++++ Exercise data ++++

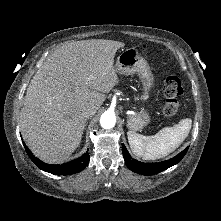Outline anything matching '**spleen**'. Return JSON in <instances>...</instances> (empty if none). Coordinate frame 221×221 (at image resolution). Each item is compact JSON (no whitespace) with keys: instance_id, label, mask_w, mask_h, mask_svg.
<instances>
[{"instance_id":"obj_1","label":"spleen","mask_w":221,"mask_h":221,"mask_svg":"<svg viewBox=\"0 0 221 221\" xmlns=\"http://www.w3.org/2000/svg\"><path fill=\"white\" fill-rule=\"evenodd\" d=\"M191 126L192 120L186 118L172 127L161 129L154 136L128 131V142L132 152L144 160L163 158L181 145L188 136Z\"/></svg>"}]
</instances>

++++

Exercise goal: Restate all the material verbatim; omit every picture.

Exercise answer:
Outline anything matching '**spleen**'. Return JSON in <instances>...</instances> (empty if none). Coordinate frame 221×221 (at image resolution). Each item is compact JSON (no whitespace) with keys: instance_id, label, mask_w, mask_h, mask_svg.
<instances>
[{"instance_id":"obj_1","label":"spleen","mask_w":221,"mask_h":221,"mask_svg":"<svg viewBox=\"0 0 221 221\" xmlns=\"http://www.w3.org/2000/svg\"><path fill=\"white\" fill-rule=\"evenodd\" d=\"M191 126L192 120L186 118L172 127L161 129L154 136L128 131V142L132 152L144 160L163 158L181 145L188 136Z\"/></svg>"}]
</instances>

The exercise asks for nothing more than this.